Here continues Part Two of our coverage of the American Conference Institute (ACI’s) inaugural Legal, Regulatory and Compliance Forum on Animal Health and Veterinary Drugs and Therapeutics Conference held in New York City on September 10-11, 2015.  For Part One, see here.

The second day began with a deep dive into the development of advanced biological drugs for animal use. David Brake, Ph.D., Founder and Principal, BioQuest Associates, LLC, helped explain the split between USDA and FDA regulating biologics, which have confounded many in the industry. USDA’s Center for Veterinary Biologics (CVB) generally regulates biologics with an immunological process for treating disease, e.g., antibodies, immunomodulators, and immunostimulants. FDA’s Center for Veterinary Medicines (CVM), on the other hand, regulates certain veterinary vaccines and biologics, where the mechanism of action is not immunological, e.g., monoclonal antibodies that control pain or have other nonimmunological functions, recombinant proteins, gene and stem cell therapies, cytokines, and interferons. This agency split of authority is explained in a USDA-FDA Memorandum of Understanding. Some examples of USDA CVB’s licensed products include monoclonal antibodies developed by Aratana Therapeutics (“Aratana”) to treat canine lymphoma, and Merial’s Oncept®, which uses DNA and recombinant bacteria vaccines to treat animal cancers and predates similar products for humans. FDA’s CVM includes cyotokines, certain monoclonal antibodies, e.g., Nexvet Biopharma’s (Nexvet’s) monoclonal antibody to control pain associated with neurodegenerative diseases in dogs or cats, and Nexvet’s recombinant proteins to treat canine inflammatory diseases, such as atopic dermatitis, or Aratana’s stem cell therapy Regeneus Cryoshot® Canine to treat canine osteoarthritis. Brake opined that many industry members believe it is better to be regulated by USDA’s CVB rather than FDA’s CVM, because there are generally lower research and development costs and eased manufacturing guidelines—both leading to faster regulatory approval times with continuous submission reviews. Natasha Leskovsek, Partner, Cooley LLP, then provided additional input regarding post-approval concerns, such as immunogenicity, which has also been seen with biosimilars.

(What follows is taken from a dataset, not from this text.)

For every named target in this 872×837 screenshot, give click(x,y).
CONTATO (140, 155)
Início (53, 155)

In a post-discussion question by Brian Malkin, Senior Counsel, McGuireWoods LLP,  on petitioning for changing from FDA to USDA or vice versa, McClure suggested that companies may use their labeling claims and intended use to help direct their biological veterinary products to FDA or USDA, depending on the perceived mechanism of action. Linda Rhodes, VMD, Ph.D., Chief Scientific Officer, Aratana, who co-chaired the afternoon’s post-conference workshop, provided an example where an immunocontraceptive for deer initially appeared to be regulated by FDA, which was petitioned later to be reviewed by the EPA as the more appropriate agency. This case suggests that companies may have an impact in determining the reviewing agency for new product categories, which is an important product development issue. And yet other attendees noted confusing examples where seemingly similar biological classes of products were either regulated by FDA or USDA without apparent clear lines regarding immunological action, further indicating that companies should stay on top of this issue.

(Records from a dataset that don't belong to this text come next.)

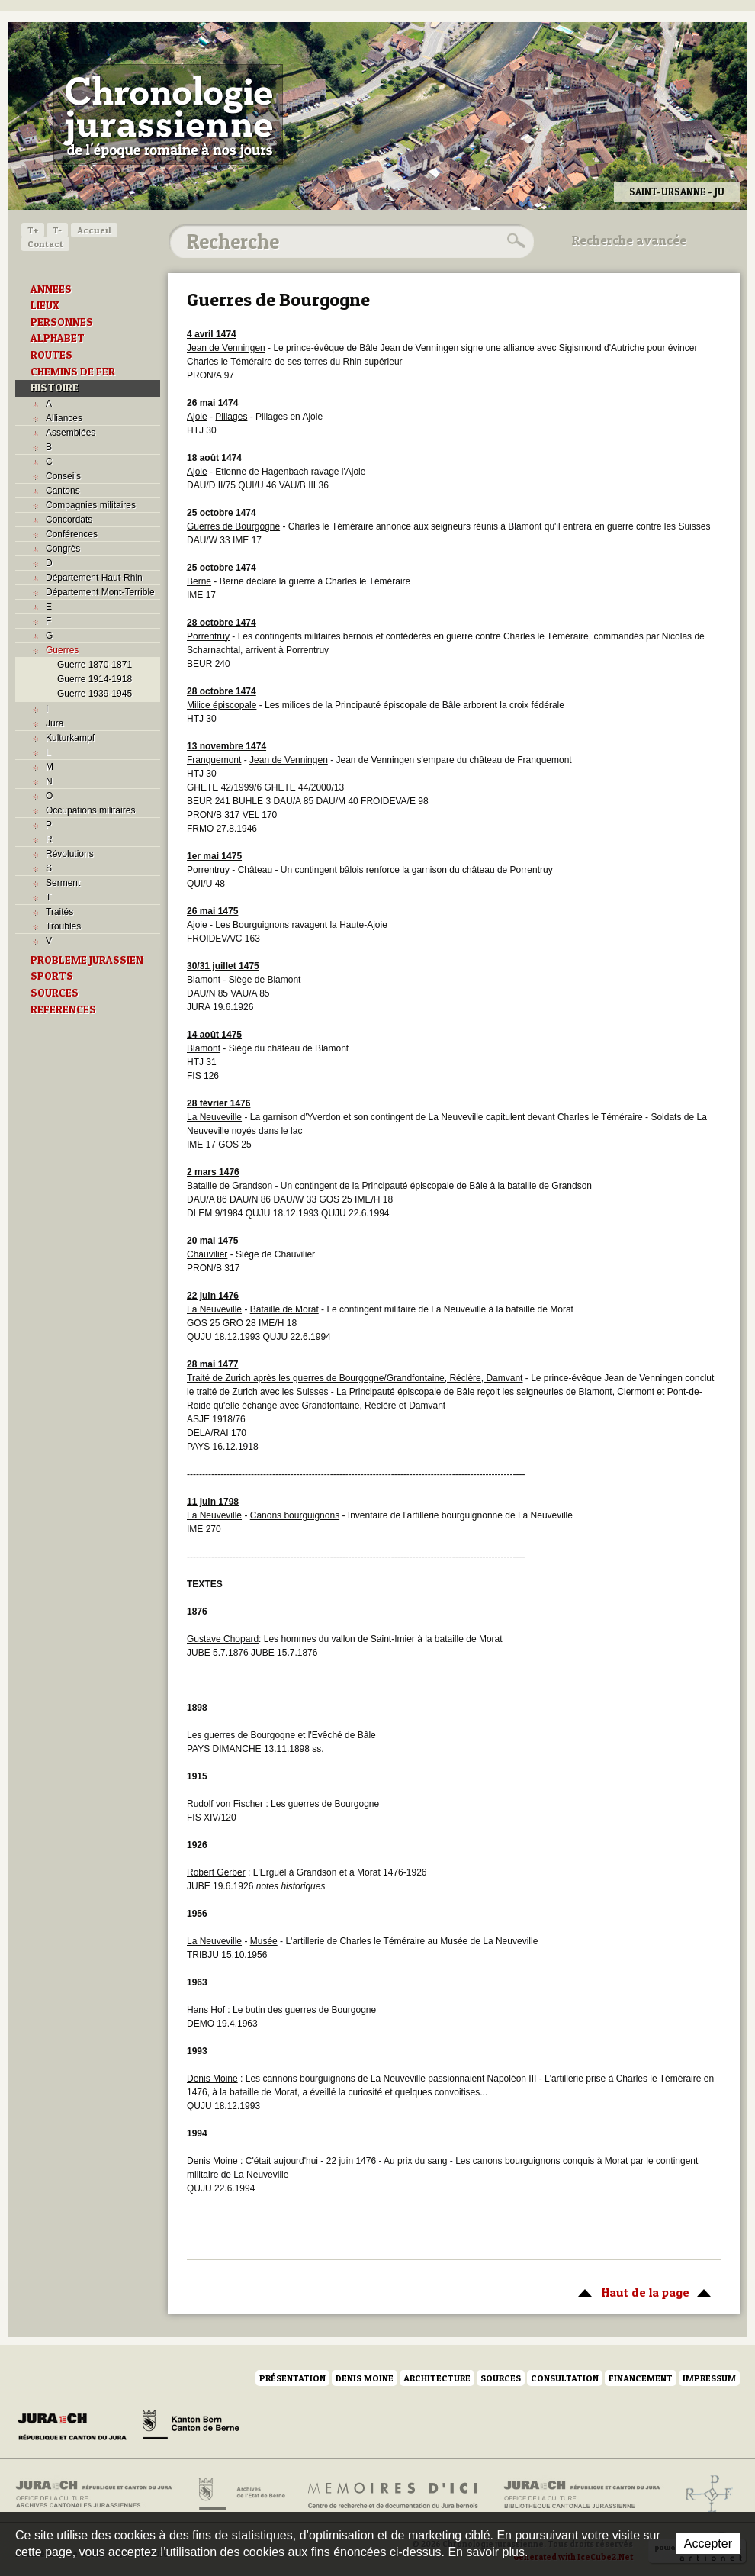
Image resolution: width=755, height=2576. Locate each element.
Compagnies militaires (91, 505)
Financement (641, 2378)
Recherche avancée (629, 240)
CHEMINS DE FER (73, 371)
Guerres (62, 650)
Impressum (709, 2378)
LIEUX (45, 305)
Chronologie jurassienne (168, 114)
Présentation (292, 2378)
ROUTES (51, 355)
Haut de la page (641, 2291)
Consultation (565, 2378)
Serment (63, 882)
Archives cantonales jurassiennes (99, 2494)
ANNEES (51, 289)
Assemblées (70, 432)
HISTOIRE (55, 387)
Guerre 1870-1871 (94, 664)
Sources (500, 2378)
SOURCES (55, 993)
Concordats (69, 519)
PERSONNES (62, 322)
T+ (32, 230)
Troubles (63, 926)
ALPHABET (58, 338)
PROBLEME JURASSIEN (87, 960)
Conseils (63, 476)
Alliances (64, 418)
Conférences (72, 534)
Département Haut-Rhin (94, 577)
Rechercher (514, 241)
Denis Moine (365, 2378)
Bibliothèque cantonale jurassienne (582, 2494)
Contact (45, 244)
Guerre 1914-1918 (94, 679)
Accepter (708, 2543)
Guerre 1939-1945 (94, 693)
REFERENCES (63, 1009)
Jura (54, 723)
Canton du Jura (76, 2427)
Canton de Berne (190, 2427)
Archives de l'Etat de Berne (240, 2494)
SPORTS (52, 976)
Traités (59, 911)
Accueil (94, 230)
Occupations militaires (90, 810)
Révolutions (70, 853)
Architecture (437, 2378)
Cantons (63, 490)
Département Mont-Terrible (100, 592)
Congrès (63, 548)
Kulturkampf (70, 738)
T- (57, 230)
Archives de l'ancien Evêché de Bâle (704, 2494)
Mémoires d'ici (393, 2494)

Next, the topic turned to advertising and promotion for animal medicines. Jennifer Harmer, Director, Regulatory Affairs North America (Pharmaceuticals), Merial, Inc., explained the challenges of complying with three different regulatory bodies for approval and labeling (FDA, USDA, and EPA) along with one general advertising enforcer (FTC) with several private enforcement mechanisms, including the National Advertising Division (NAD) and Lanham Act Litigations. For example, only FDA requires promotional materials at time of promotion and only EPA requires pre-approval of all promotional claims, and the FTC focuses specifically on deceptive advertising. NAD is a private, self-regulatory group that investigates advertising and gives advertisers a mechanism for resolving disputes voluntarily, which is faster than the litigation route via the Lanham Act. While the Amarin decision is interesting (see related blog here), Harmer cautioned to “not go overboard with it,” because FDA likely views it as an unusual case and not many animal health companies appear to be engaging in offlabel claims.

The main conference then concluded with discussions on good manufacturing practices (cGMPs), adverse event reporting, and class action lawsuits in the animal drug industry. As with the other presentations, the complexity of dealing with products regulated by FDA, USDA, or EPA plays in these activities. Given the success of the program, ACI indicated that the program was likely to be continued next year.